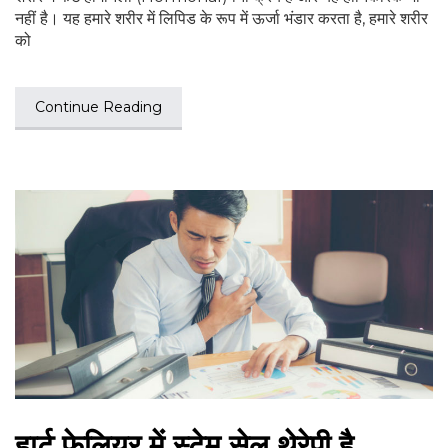
नहीं है। यह हमारे शरीर में लिपिड के रूप में ऊर्जा भंडार करता है, हमारे शरीर
को
Continue Reading
हार्ट फेलियर में स्टेम सेल थेरेपी है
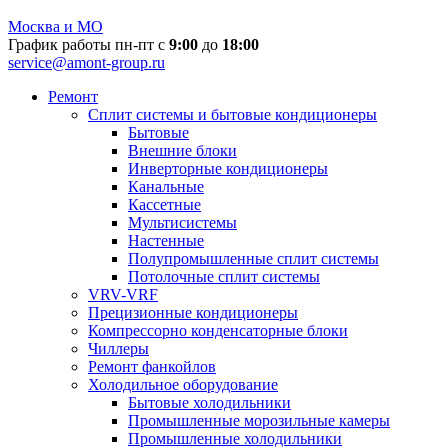
Москва и МО
График работы пн-пт с
9:00
до
18:00
service@amont-group.ru
Ремонт
Сплит системы и бытовые кондиционеры
Бытовые
Внешние блоки
Инверторные кондиционеры
Канальные
Кассетные
Мультисистемы
Настенные
Полупромышленные сплит системы
Потолочные сплит системы
VRV-VRF
Прецизионные кондиционеры
Компрессорно конденсаторные блоки
Чиллеры
Ремонт фанкойлов
Холодильное оборудование
Бытовые холодильники
Промышленные морозильные камеры
Промышленные холодильники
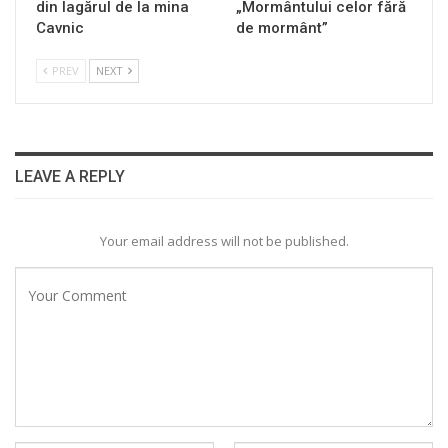
din lagărul de la mina
„Mormântului celor fără
Cavnic
de mormânt”
PREV
NEXT
LEAVE A REPLY
Your email address will not be published.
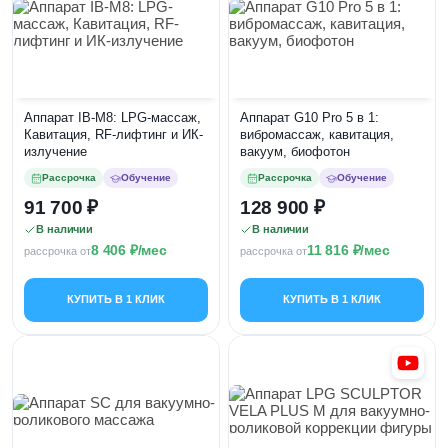
Аппарат IB-M8: LPG-массаж,
Аппарат G10 Pro 5 в 1:
Кавитация, RF-лифтинг и ИК-
вибромассаж, кавитация,
излучение
вакуум, биофотон
Рассрочка
Обучение
Рассрочка
Обучение
91 700
128 900
В наличии
В наличии
8 406
/мес
11 816
/мес
рассрочка от
рассрочка от
КУПИТЬ В 1 КЛИК
КУПИТЬ В 1 КЛИК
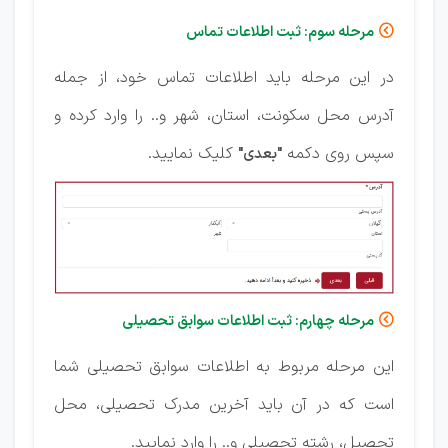
مرحله سوم: ثبت اطلاعات تماس

در این مرحله باید اطلاعات تماس خود، از جمله
آدرس محل سکونت، استان، شهر و.. را وارد کرده و
سپس روی دکمه
کلیک نمایید.
"بعدی"
مرحله چهارم: ثبت اطلاعات سوابق تحصیلی

این مرحله مربوط به اطلاعات سوابق تحصیلی شما
است که در آن باید آخرین مدرک تحصیلی، محل
تحصیل، رشته تحصیلی و.. را وارد نمایید.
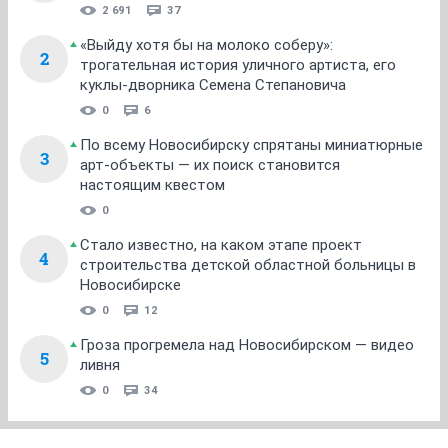
2 691
37
«Выйду хотя бы на молоко соберу»:
2
трогательная история уличного артиста, его
куклы-дворника Семена Степановича
0
6
По всему Новосибирску спрятаны миниатюрные
3
арт-объекты — их поиск становится
настоящим квестом
0
Стало известно, на каком этапе проект
4
строительства детской областной больницы в
Новосибирске
0
12
Гроза прогремела над Новосибирском — видео
5
ливня
0
34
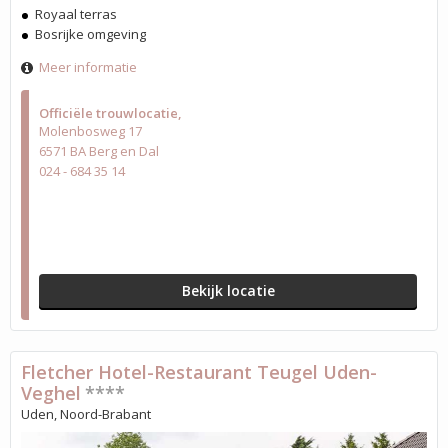
Royaal terras
Bosrijke omgeving
Meer informatie
Officiële trouwlocatie
Molenbosweg 17
6571 BA Berg en Dal
024 - 684 35 14
Bekijk locatie
Fletcher Hotel-Restaurant Teugel Uden-
Veghel
****
Uden, Noord-Brabant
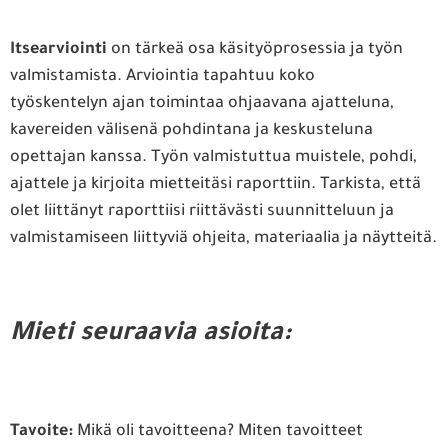
Itsearviointi
on tärkeä osa käsityöprosessia ja työn
valmistamista. Arviointia tapahtuu koko
työskentelyn ajan toimintaa ohjaavana ajatteluna,
kavereiden välisenä pohdintana ja keskusteluna
opettajan kanssa. Työn valmistuttua muistele, pohdi,
ajattele ja kirjoita mietteitäsi raporttiin. Tarkista, että
olet liittänyt raporttiisi riittävästi suunnitteluun ja
valmistamiseen liittyviä ohjeita, materiaalia ja näytteitä.
Mieti seuraavia asioita:
Tavoite:
Mikä oli tavoitteena? Miten tavoitteet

-------------------------

▸ What you have to do:
Go through the records above and return every line that holds the string "اطلاعات".

▸ Answer to this exercise:
مرحله سوم: ثبت اطلاعات تماس
در این مرحله باید اطلاعات تماس خود، از جمله
مرحله چهارم: ثبت اطلاعات سوابق تحصیلی
این مرحله مربوط به اطلاعات سوابق تحصیلی شما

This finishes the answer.